TASK TO CARRY OUT: Pictures excluded, output the lines of the data below between the one holding "ивать как состоящее" and the one holding "gias de Atração", inclusive, exactly as they stand.

Records excerpted from a collection
.....

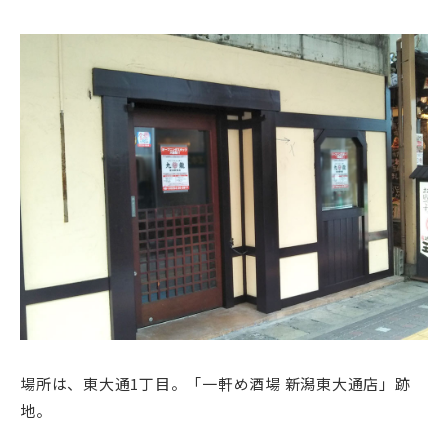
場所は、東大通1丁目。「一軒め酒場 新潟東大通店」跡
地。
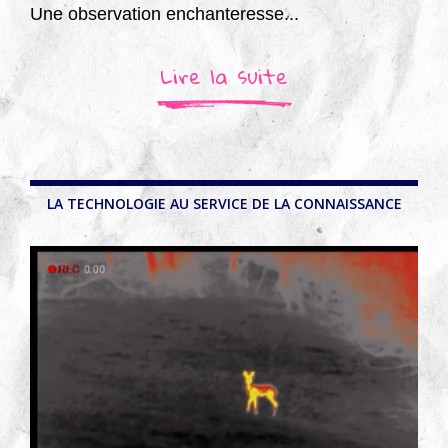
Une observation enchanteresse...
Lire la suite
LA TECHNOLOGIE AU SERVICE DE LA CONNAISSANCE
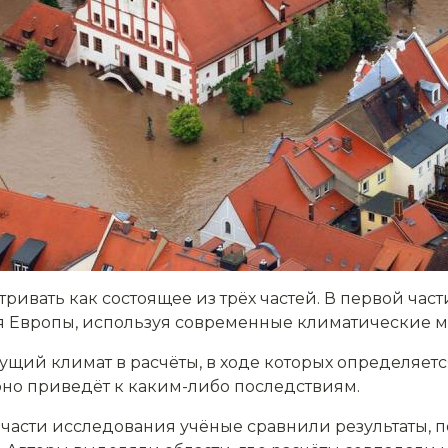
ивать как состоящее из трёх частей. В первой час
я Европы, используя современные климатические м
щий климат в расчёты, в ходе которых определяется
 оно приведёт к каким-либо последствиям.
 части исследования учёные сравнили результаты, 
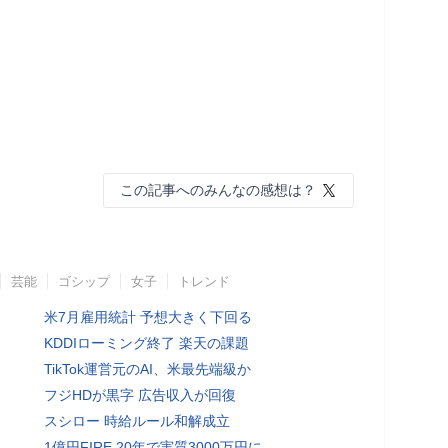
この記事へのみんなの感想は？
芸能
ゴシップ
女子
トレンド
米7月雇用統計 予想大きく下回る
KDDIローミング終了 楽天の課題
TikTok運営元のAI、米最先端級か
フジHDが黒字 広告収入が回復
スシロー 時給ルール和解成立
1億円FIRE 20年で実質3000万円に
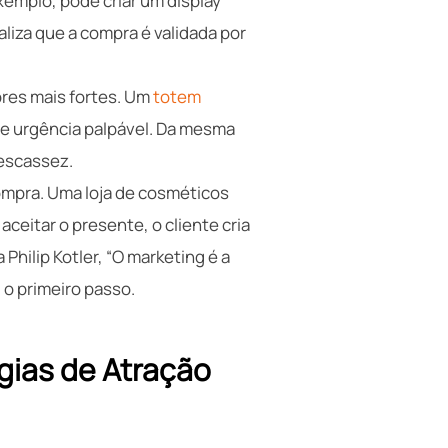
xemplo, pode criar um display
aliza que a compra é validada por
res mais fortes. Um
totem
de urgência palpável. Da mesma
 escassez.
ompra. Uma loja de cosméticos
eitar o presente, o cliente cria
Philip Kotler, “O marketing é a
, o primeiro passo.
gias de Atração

.....

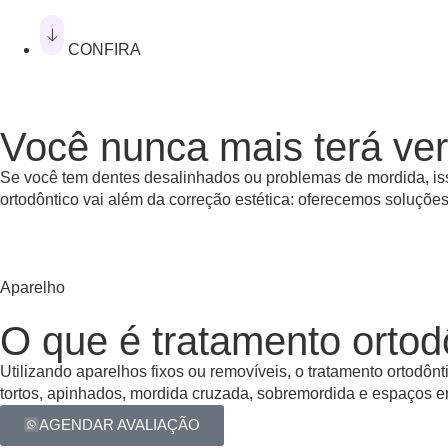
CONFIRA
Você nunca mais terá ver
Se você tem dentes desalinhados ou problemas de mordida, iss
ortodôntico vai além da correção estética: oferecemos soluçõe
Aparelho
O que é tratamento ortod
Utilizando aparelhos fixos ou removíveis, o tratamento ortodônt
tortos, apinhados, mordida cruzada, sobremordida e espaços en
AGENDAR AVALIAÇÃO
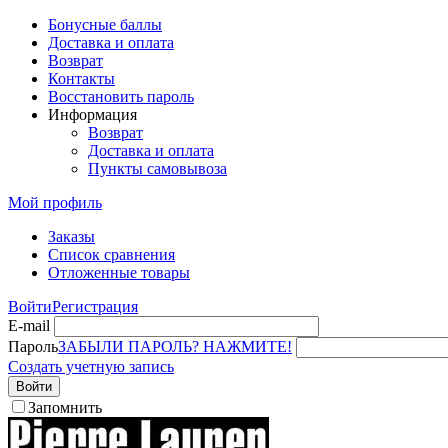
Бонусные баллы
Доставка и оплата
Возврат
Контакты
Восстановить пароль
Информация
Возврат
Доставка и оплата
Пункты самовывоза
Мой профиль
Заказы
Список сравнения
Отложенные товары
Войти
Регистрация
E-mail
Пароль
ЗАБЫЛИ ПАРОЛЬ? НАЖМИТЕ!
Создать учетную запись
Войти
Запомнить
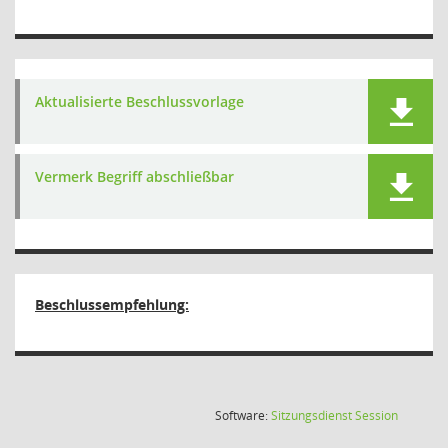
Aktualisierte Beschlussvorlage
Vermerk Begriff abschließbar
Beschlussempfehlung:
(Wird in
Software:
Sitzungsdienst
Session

.....

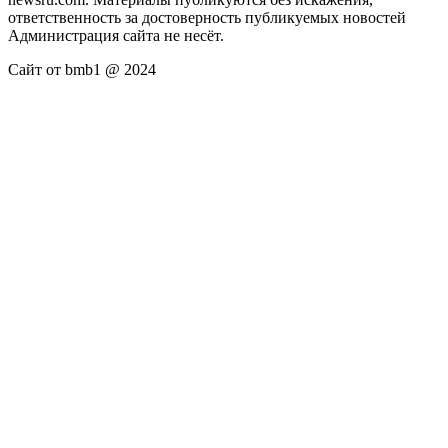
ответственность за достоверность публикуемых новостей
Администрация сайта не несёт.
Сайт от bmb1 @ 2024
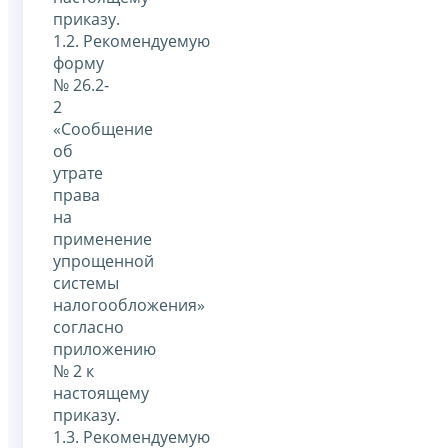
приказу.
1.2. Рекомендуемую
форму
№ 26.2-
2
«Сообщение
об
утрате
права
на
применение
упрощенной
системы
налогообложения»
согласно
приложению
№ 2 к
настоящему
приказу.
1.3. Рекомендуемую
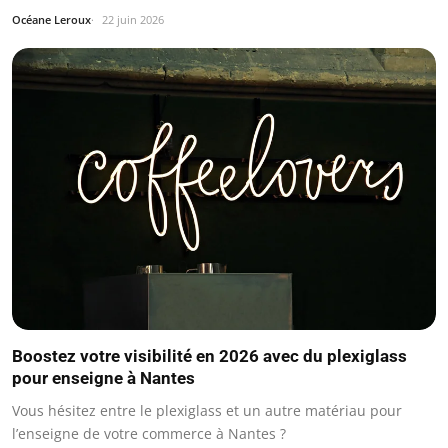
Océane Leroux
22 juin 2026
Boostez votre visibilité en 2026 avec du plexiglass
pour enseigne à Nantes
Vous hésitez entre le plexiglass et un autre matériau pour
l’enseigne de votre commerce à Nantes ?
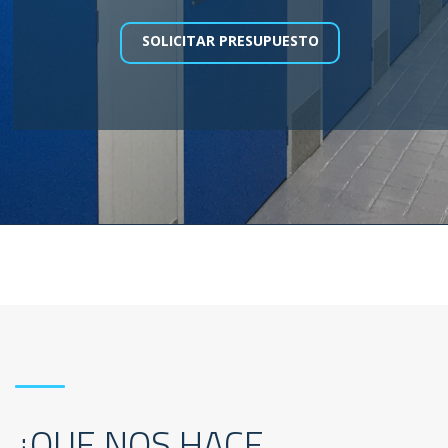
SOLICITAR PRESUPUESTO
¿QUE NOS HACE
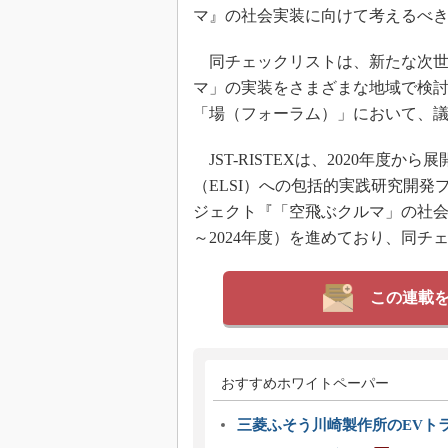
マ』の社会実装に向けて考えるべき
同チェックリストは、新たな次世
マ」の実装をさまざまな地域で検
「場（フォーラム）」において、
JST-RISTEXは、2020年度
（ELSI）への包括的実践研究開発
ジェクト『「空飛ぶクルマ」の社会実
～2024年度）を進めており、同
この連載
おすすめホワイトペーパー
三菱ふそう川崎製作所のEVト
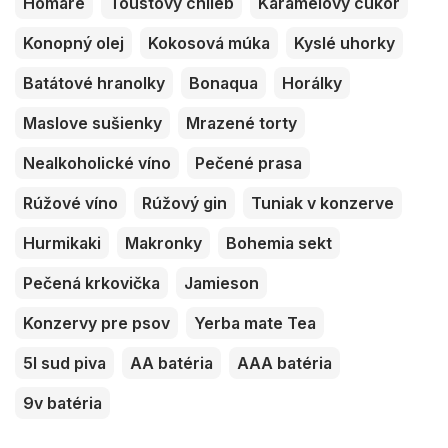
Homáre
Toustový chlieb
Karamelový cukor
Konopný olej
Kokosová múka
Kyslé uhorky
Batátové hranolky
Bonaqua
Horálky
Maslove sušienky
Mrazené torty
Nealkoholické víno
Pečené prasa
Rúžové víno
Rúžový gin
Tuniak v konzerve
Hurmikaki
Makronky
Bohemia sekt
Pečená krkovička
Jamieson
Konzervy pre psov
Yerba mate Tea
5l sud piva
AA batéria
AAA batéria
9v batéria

.....

OUTPUT:
ивать как состоящее из трёх частей. В первой час
я Европы, используя современные климатические м
щий климат в расчёты, в ходе которых определяется
 оно приведёт к каким-либо последствиям.
 части исследования учёные сравнили результаты, 
この記事へのみんなの感想は？
芸能
ゴシップ
女子
トレンド
米7月雇用統計 予想大きく下回る
KDDIローミング終了 楽天の課題
TikTok運営元のAI、米最先端級か
フジHDが黒字 広告収入が回復
スシロー 時給ルール和解成立
1億円FIRE 20年で実質3000万円に
xemplo, pode criar um display
aliza que a compra é validada por
res mais fortes. Um
totem
de urgência palpável. Da mesma
 escassez.
ompra. Uma loja de cosméticos
eitar o presente, o cliente cria
Philip Kotler, “O marketing é a
, o primeiro passo.
gias de Atração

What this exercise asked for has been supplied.